[Saved data entries]
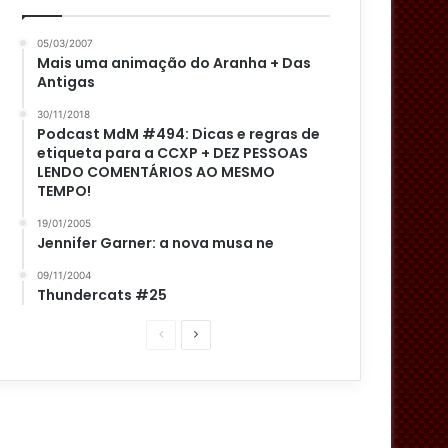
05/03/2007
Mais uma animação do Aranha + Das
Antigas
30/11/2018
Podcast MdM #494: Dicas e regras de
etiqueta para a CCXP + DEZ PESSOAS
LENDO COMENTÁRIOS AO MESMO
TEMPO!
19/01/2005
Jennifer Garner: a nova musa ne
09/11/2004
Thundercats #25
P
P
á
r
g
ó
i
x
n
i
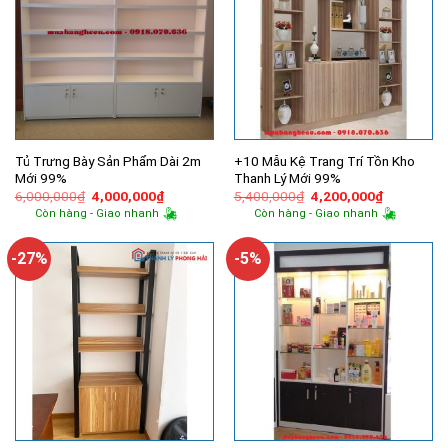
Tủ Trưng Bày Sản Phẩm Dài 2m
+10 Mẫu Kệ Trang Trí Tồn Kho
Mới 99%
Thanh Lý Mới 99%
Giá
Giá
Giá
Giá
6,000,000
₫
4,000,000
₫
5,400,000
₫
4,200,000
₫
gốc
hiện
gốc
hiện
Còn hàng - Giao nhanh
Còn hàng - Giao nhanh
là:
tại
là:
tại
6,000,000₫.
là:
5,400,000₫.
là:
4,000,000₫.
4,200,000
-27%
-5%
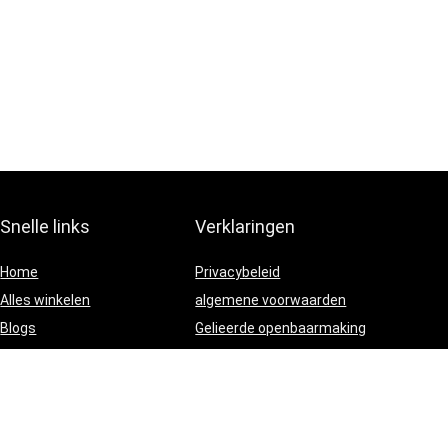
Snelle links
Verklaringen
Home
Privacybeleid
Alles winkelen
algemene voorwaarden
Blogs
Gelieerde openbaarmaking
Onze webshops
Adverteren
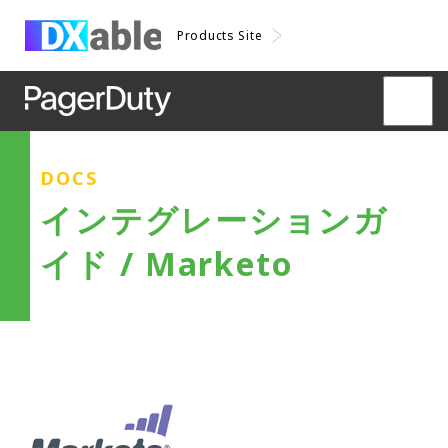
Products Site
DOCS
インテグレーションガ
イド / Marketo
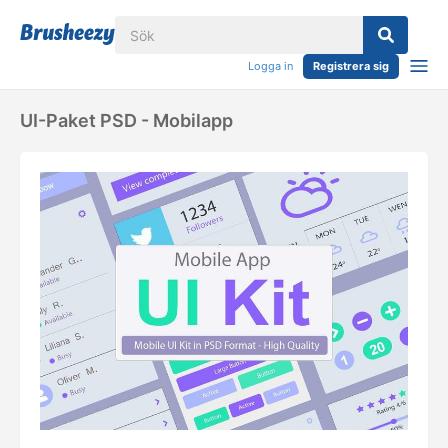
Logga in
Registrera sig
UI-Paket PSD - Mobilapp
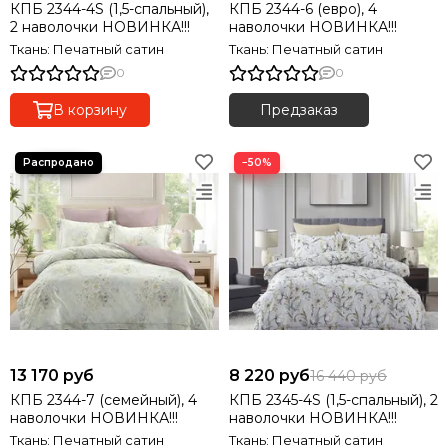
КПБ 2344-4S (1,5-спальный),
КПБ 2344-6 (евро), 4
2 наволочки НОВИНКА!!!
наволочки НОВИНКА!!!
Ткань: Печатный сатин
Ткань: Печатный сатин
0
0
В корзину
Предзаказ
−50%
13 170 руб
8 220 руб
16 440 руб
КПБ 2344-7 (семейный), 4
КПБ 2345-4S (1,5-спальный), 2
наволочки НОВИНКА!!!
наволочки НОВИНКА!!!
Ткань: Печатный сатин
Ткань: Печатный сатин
* * *
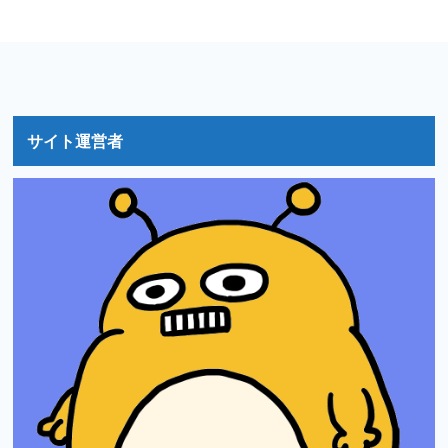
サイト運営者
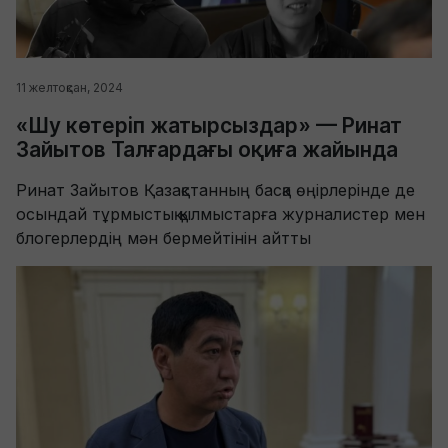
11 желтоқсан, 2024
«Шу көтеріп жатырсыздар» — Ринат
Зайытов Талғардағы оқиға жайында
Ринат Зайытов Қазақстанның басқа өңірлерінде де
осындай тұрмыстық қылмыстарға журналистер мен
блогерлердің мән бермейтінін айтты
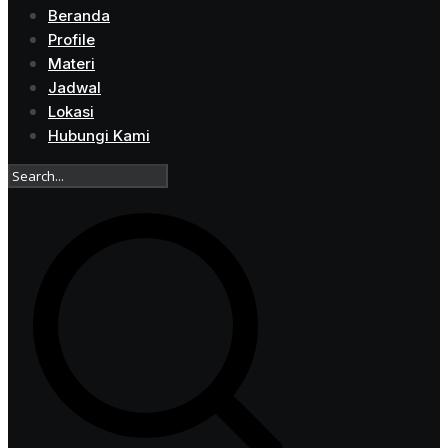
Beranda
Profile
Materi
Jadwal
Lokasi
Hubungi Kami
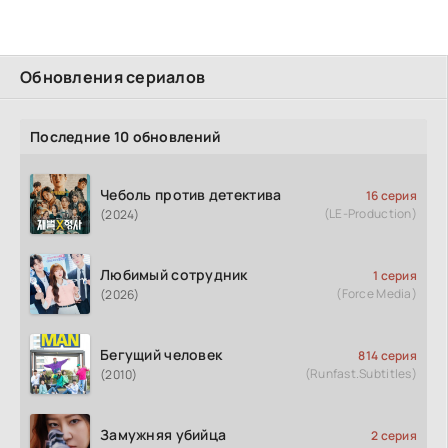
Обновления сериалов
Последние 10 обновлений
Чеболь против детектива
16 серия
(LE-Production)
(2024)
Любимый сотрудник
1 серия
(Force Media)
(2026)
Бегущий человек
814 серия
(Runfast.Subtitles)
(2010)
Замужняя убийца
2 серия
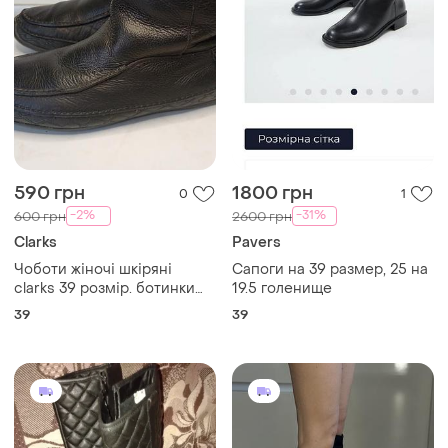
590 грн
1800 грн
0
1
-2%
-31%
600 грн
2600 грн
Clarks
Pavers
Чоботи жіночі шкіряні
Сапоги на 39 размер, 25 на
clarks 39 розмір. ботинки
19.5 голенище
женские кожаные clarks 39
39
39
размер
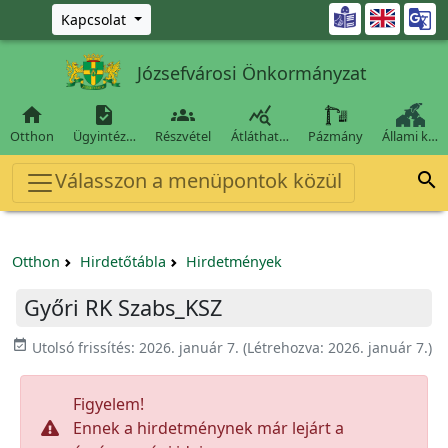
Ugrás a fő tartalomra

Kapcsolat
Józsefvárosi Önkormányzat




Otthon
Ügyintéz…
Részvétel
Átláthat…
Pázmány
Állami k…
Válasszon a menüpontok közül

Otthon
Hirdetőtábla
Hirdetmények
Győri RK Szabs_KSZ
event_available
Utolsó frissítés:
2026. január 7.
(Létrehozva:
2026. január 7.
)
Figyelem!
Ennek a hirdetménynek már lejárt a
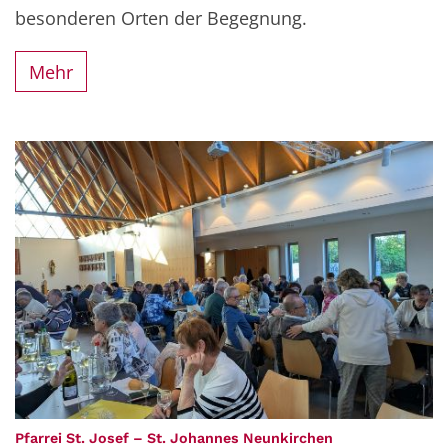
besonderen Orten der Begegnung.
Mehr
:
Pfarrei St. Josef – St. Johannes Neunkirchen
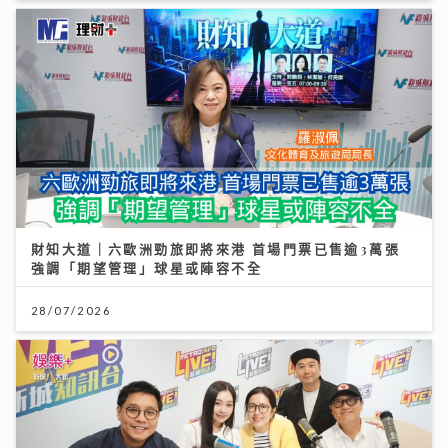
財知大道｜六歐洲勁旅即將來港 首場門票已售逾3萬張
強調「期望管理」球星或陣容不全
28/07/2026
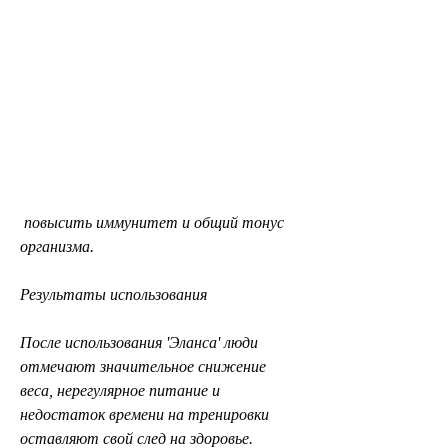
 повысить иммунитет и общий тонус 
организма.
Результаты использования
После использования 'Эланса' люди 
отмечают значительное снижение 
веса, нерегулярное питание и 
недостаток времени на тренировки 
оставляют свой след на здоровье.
==
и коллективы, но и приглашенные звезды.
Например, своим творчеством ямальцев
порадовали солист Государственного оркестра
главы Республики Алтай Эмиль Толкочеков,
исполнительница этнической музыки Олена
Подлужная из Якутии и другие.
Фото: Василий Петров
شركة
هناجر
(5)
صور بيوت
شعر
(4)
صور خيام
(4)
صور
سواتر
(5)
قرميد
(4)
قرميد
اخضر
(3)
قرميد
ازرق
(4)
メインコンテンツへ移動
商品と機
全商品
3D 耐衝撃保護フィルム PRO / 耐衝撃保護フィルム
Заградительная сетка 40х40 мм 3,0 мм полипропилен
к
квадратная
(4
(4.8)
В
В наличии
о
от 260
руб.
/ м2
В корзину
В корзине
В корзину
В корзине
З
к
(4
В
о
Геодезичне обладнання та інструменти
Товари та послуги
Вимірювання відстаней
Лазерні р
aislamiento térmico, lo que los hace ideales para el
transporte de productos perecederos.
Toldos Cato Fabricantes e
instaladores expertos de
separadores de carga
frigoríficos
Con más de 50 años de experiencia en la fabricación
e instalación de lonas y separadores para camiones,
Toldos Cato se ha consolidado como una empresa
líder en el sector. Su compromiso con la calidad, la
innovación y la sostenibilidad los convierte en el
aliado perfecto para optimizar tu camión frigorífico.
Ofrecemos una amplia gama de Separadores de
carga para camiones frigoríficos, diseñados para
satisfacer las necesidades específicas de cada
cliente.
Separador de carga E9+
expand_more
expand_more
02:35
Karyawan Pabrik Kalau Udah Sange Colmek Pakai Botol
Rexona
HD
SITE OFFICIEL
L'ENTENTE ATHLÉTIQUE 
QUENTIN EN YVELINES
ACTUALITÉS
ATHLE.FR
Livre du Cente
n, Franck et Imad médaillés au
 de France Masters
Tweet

§ **Work to complete**: Output exactly those lines of the data above that run from the line with "Чеболь против детектива" up to and including the line with "оставляют свой след на здоровье.". No pictures go in.

§ **Exercise result**:
Чеболь против детектива
16 серия
(LE-Production)
(2024)
Любимый сотрудник
1 серия
(Force Media)
(2026)
Бегущий человек
814 серия
(Runfast.Subtitles)
(2010)
Замужняя убийца
2 серия
590 грн
1800 грн
0
1
-2%
-31%
600 грн
2600 грн
Clarks
Pavers
Чоботи жіночі шкіряні
Сапоги на 39 размер, 25 на
clarks 39 розмір. ботинки
19.5 голенище
женские кожаные clarks 39
39
39
размер
Ugrás a fő tartalomra

Kapcsolat
Józsefvárosi Önkormányzat




Otthon
Ügyintéz…
Részvétel
Átláthat…
Pázmány
Állami k…
Válasszon a menüpontok közül

Otthon
Hirdetőtábla
Hirdetmények
Győri RK Szabs_KSZ
event_available
Utolsó frissítés:
2026. január 7.
(Létrehozva:
2026. január 7.
)
Figyelem!
Ennek a hirdetménynek már lejárt a
besonderen Orten der Begegnung.
Mehr
:
Pfarrei St. Josef – St. Johannes Neunkirchen
財知大道｜六歐洲勁旅即將來港 首場門票已售逾3萬張
強調「期望管理」球星或陣容不全
28/07/2026
 повысить иммунитет и общий тонус 
организма.
Результаты использования
После использования 'Эланса' люди 
отмечают значительное снижение 
веса, нерегулярное питание и 
недостаток времени на тренировки 
оставляют свой след на здоровье.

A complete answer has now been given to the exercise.